→ **TASK GOAL**: What you should end up with is an exact copy of the lines from the one holding "Segment: 'right lung" through the last line of the entries below, both included, and nothing else; leave every picture out.

_ _ _ _

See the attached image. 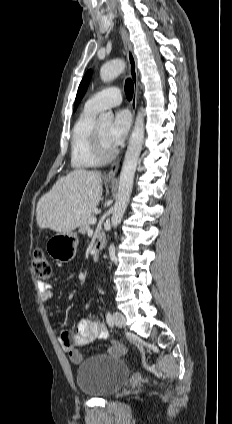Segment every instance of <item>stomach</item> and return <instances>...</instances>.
I'll return each instance as SVG.
<instances>
[{"label":"stomach","instance_id":"obj_1","mask_svg":"<svg viewBox=\"0 0 232 424\" xmlns=\"http://www.w3.org/2000/svg\"><path fill=\"white\" fill-rule=\"evenodd\" d=\"M107 183L110 181L106 180ZM78 245L75 232L57 233L48 239L46 251L56 261L67 262L73 259Z\"/></svg>","mask_w":232,"mask_h":424}]
</instances>
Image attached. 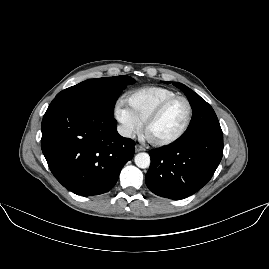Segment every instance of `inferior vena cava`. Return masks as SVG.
Listing matches in <instances>:
<instances>
[{
  "mask_svg": "<svg viewBox=\"0 0 269 269\" xmlns=\"http://www.w3.org/2000/svg\"><path fill=\"white\" fill-rule=\"evenodd\" d=\"M117 131H118L119 135H121L123 137L130 138L132 136V130L126 126L119 125L117 127Z\"/></svg>",
  "mask_w": 269,
  "mask_h": 269,
  "instance_id": "1",
  "label": "inferior vena cava"
}]
</instances>
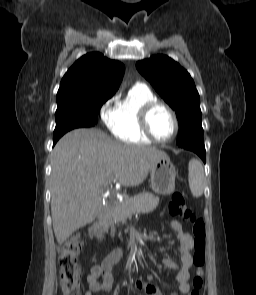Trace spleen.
Listing matches in <instances>:
<instances>
[{
  "instance_id": "obj_1",
  "label": "spleen",
  "mask_w": 256,
  "mask_h": 295,
  "mask_svg": "<svg viewBox=\"0 0 256 295\" xmlns=\"http://www.w3.org/2000/svg\"><path fill=\"white\" fill-rule=\"evenodd\" d=\"M189 187L194 197H200L205 187L203 166L200 162L192 160L189 163Z\"/></svg>"
}]
</instances>
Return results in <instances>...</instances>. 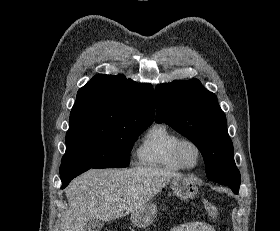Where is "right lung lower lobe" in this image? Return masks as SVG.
I'll return each instance as SVG.
<instances>
[{"label":"right lung lower lobe","mask_w":280,"mask_h":231,"mask_svg":"<svg viewBox=\"0 0 280 231\" xmlns=\"http://www.w3.org/2000/svg\"><path fill=\"white\" fill-rule=\"evenodd\" d=\"M88 167H72V166H65L60 167V178L62 180V187L61 189L65 188L69 182L79 174L87 171Z\"/></svg>","instance_id":"1"}]
</instances>
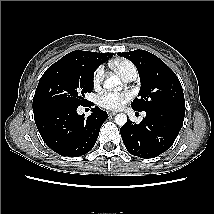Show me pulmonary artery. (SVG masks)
<instances>
[{"label": "pulmonary artery", "instance_id": "pulmonary-artery-1", "mask_svg": "<svg viewBox=\"0 0 214 214\" xmlns=\"http://www.w3.org/2000/svg\"><path fill=\"white\" fill-rule=\"evenodd\" d=\"M137 77V71L135 69V67L129 69L123 76V80L125 82H131L133 80H135Z\"/></svg>", "mask_w": 214, "mask_h": 214}]
</instances>
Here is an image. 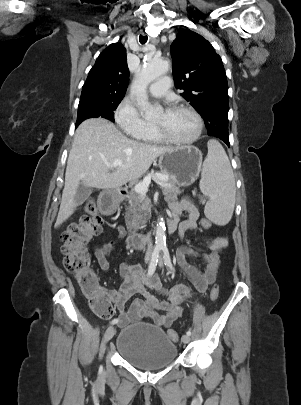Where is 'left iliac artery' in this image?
Instances as JSON below:
<instances>
[{
	"instance_id": "left-iliac-artery-1",
	"label": "left iliac artery",
	"mask_w": 301,
	"mask_h": 405,
	"mask_svg": "<svg viewBox=\"0 0 301 405\" xmlns=\"http://www.w3.org/2000/svg\"><path fill=\"white\" fill-rule=\"evenodd\" d=\"M161 249H162V252H163V258H164V261H165V265H166L167 267H169L171 270H173V266H172V262H171V258H170V254H169L168 248H167L166 246H164V247H162ZM186 334L190 336V335H191V331L188 330V331L186 332Z\"/></svg>"
}]
</instances>
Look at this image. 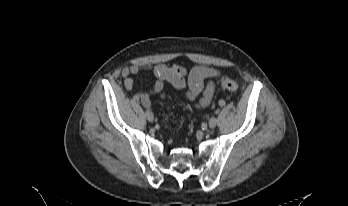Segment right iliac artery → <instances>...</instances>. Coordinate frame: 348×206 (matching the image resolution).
I'll use <instances>...</instances> for the list:
<instances>
[{"instance_id": "82829eb1", "label": "right iliac artery", "mask_w": 348, "mask_h": 206, "mask_svg": "<svg viewBox=\"0 0 348 206\" xmlns=\"http://www.w3.org/2000/svg\"><path fill=\"white\" fill-rule=\"evenodd\" d=\"M139 99H140L139 95H134L133 102H139Z\"/></svg>"}]
</instances>
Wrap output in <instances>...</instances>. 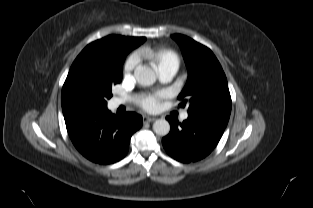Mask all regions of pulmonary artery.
<instances>
[{
	"label": "pulmonary artery",
	"mask_w": 313,
	"mask_h": 208,
	"mask_svg": "<svg viewBox=\"0 0 313 208\" xmlns=\"http://www.w3.org/2000/svg\"><path fill=\"white\" fill-rule=\"evenodd\" d=\"M176 72H177V68L176 67H174V66L166 67V68H164V69L159 71L160 80L162 82H169L175 76ZM121 103H122V101L120 99H114V101H113L114 106H118ZM187 117H188V113L187 112H183L181 114V119L182 120L187 119Z\"/></svg>",
	"instance_id": "obj_1"
}]
</instances>
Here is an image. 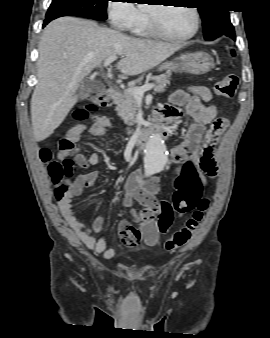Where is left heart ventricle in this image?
Listing matches in <instances>:
<instances>
[{
	"mask_svg": "<svg viewBox=\"0 0 270 338\" xmlns=\"http://www.w3.org/2000/svg\"><path fill=\"white\" fill-rule=\"evenodd\" d=\"M160 27L169 34L183 36L191 33L195 27V17L188 7L150 6Z\"/></svg>",
	"mask_w": 270,
	"mask_h": 338,
	"instance_id": "1",
	"label": "left heart ventricle"
}]
</instances>
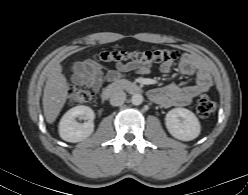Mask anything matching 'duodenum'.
<instances>
[{"mask_svg": "<svg viewBox=\"0 0 248 195\" xmlns=\"http://www.w3.org/2000/svg\"><path fill=\"white\" fill-rule=\"evenodd\" d=\"M119 91H127L131 94H140L143 89L138 84L127 80H114L102 91V97L109 99Z\"/></svg>", "mask_w": 248, "mask_h": 195, "instance_id": "410a0bca", "label": "duodenum"}]
</instances>
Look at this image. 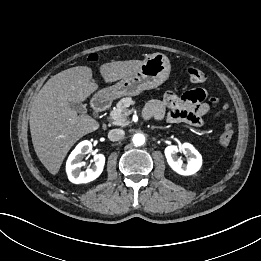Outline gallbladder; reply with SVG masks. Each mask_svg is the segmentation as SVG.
I'll return each instance as SVG.
<instances>
[{"mask_svg": "<svg viewBox=\"0 0 261 261\" xmlns=\"http://www.w3.org/2000/svg\"><path fill=\"white\" fill-rule=\"evenodd\" d=\"M70 107L78 113H85L87 111L86 106L79 102H70Z\"/></svg>", "mask_w": 261, "mask_h": 261, "instance_id": "1", "label": "gallbladder"}]
</instances>
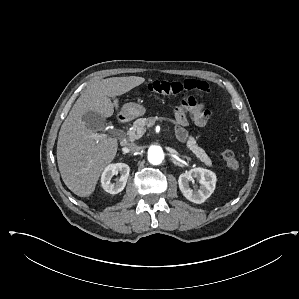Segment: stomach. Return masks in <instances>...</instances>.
Wrapping results in <instances>:
<instances>
[{
    "label": "stomach",
    "mask_w": 299,
    "mask_h": 299,
    "mask_svg": "<svg viewBox=\"0 0 299 299\" xmlns=\"http://www.w3.org/2000/svg\"><path fill=\"white\" fill-rule=\"evenodd\" d=\"M145 112L146 109L143 105L130 102V103H126L123 106L121 113L126 119H134L144 115Z\"/></svg>",
    "instance_id": "1"
}]
</instances>
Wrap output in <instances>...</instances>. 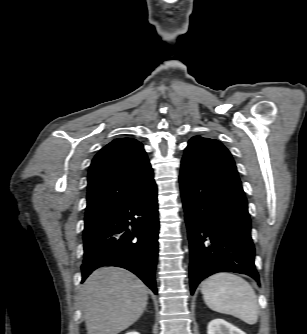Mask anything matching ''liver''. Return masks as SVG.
Segmentation results:
<instances>
[{"label": "liver", "instance_id": "obj_1", "mask_svg": "<svg viewBox=\"0 0 307 334\" xmlns=\"http://www.w3.org/2000/svg\"><path fill=\"white\" fill-rule=\"evenodd\" d=\"M79 298L88 334H118L140 318L148 291L133 273L102 267L81 286Z\"/></svg>", "mask_w": 307, "mask_h": 334}]
</instances>
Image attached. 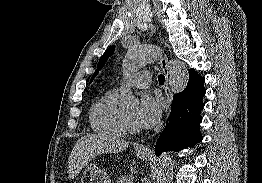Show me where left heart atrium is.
I'll use <instances>...</instances> for the list:
<instances>
[{
	"label": "left heart atrium",
	"instance_id": "1",
	"mask_svg": "<svg viewBox=\"0 0 262 183\" xmlns=\"http://www.w3.org/2000/svg\"><path fill=\"white\" fill-rule=\"evenodd\" d=\"M161 107L159 101L150 94L141 97L136 123L144 129L153 128L160 120Z\"/></svg>",
	"mask_w": 262,
	"mask_h": 183
}]
</instances>
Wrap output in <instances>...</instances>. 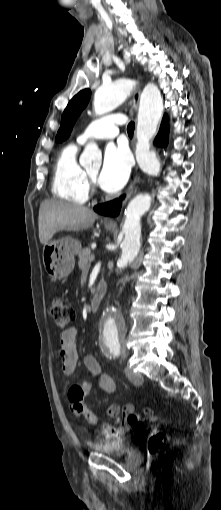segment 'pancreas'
<instances>
[{
	"label": "pancreas",
	"instance_id": "1",
	"mask_svg": "<svg viewBox=\"0 0 221 510\" xmlns=\"http://www.w3.org/2000/svg\"><path fill=\"white\" fill-rule=\"evenodd\" d=\"M91 250L89 248H84L82 249L79 254H78V257H79V262H78V265L80 268H89L90 267V264H89V258L91 257Z\"/></svg>",
	"mask_w": 221,
	"mask_h": 510
}]
</instances>
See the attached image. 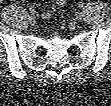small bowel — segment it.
I'll return each instance as SVG.
<instances>
[{
  "instance_id": "1",
  "label": "small bowel",
  "mask_w": 111,
  "mask_h": 106,
  "mask_svg": "<svg viewBox=\"0 0 111 106\" xmlns=\"http://www.w3.org/2000/svg\"><path fill=\"white\" fill-rule=\"evenodd\" d=\"M66 4L65 0H57L55 1L54 5L49 7L48 9H46L43 13H42V17L44 19H48L51 17L53 11L55 10V7H63Z\"/></svg>"
}]
</instances>
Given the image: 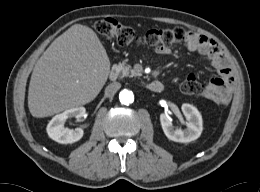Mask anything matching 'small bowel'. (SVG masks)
I'll return each mask as SVG.
<instances>
[{"mask_svg":"<svg viewBox=\"0 0 260 192\" xmlns=\"http://www.w3.org/2000/svg\"><path fill=\"white\" fill-rule=\"evenodd\" d=\"M185 44L191 52L207 56L216 69V76L203 86L200 95L216 103L227 104L234 91L236 79L220 46L214 40L195 32L187 33ZM155 51L158 54L171 52L169 47L156 48Z\"/></svg>","mask_w":260,"mask_h":192,"instance_id":"small-bowel-1","label":"small bowel"}]
</instances>
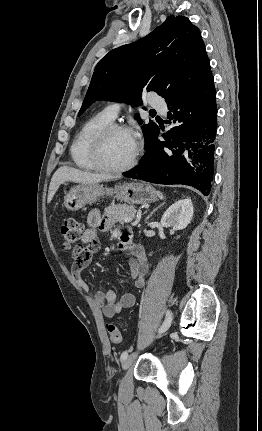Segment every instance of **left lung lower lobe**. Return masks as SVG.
I'll return each mask as SVG.
<instances>
[{"instance_id": "0a47b994", "label": "left lung lower lobe", "mask_w": 262, "mask_h": 431, "mask_svg": "<svg viewBox=\"0 0 262 431\" xmlns=\"http://www.w3.org/2000/svg\"><path fill=\"white\" fill-rule=\"evenodd\" d=\"M168 108L166 123L171 129L162 134L165 141L157 139L158 127L139 165L123 175L157 184L188 185L208 195L217 129L213 77L181 100L168 102Z\"/></svg>"}]
</instances>
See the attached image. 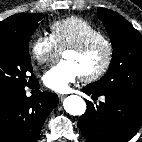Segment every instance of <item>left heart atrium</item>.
Returning a JSON list of instances; mask_svg holds the SVG:
<instances>
[{"mask_svg":"<svg viewBox=\"0 0 142 142\" xmlns=\"http://www.w3.org/2000/svg\"><path fill=\"white\" fill-rule=\"evenodd\" d=\"M81 73L77 66L69 60H63L47 70L43 76L44 84L53 91L66 92L75 83Z\"/></svg>","mask_w":142,"mask_h":142,"instance_id":"1","label":"left heart atrium"}]
</instances>
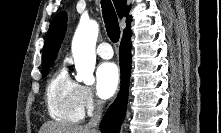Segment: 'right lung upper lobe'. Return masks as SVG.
I'll return each mask as SVG.
<instances>
[{
  "mask_svg": "<svg viewBox=\"0 0 221 133\" xmlns=\"http://www.w3.org/2000/svg\"><path fill=\"white\" fill-rule=\"evenodd\" d=\"M118 16L122 18L126 17L127 27L124 30V35L131 32L128 12L130 7L127 6L126 0H113ZM66 29V13L61 12L56 15L50 23V27L46 36L44 48H43V65L53 63L56 58L57 51L63 40L64 32Z\"/></svg>",
  "mask_w": 221,
  "mask_h": 133,
  "instance_id": "cb5924a9",
  "label": "right lung upper lobe"
}]
</instances>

_ _ _ _

→ **RESPONSE BELOW**:
Segment: 'right lung upper lobe'. Return masks as SVG.
I'll return each mask as SVG.
<instances>
[{
  "mask_svg": "<svg viewBox=\"0 0 221 133\" xmlns=\"http://www.w3.org/2000/svg\"><path fill=\"white\" fill-rule=\"evenodd\" d=\"M118 16L122 18L126 17L127 27L124 30V35L131 32L128 12L130 7L127 6L126 0H113ZM66 29V13L61 12L56 15L50 23V27L46 36L44 48H43V65L53 63L56 58L57 51L63 40L64 32Z\"/></svg>",
  "mask_w": 221,
  "mask_h": 133,
  "instance_id": "cb5924a9",
  "label": "right lung upper lobe"
}]
</instances>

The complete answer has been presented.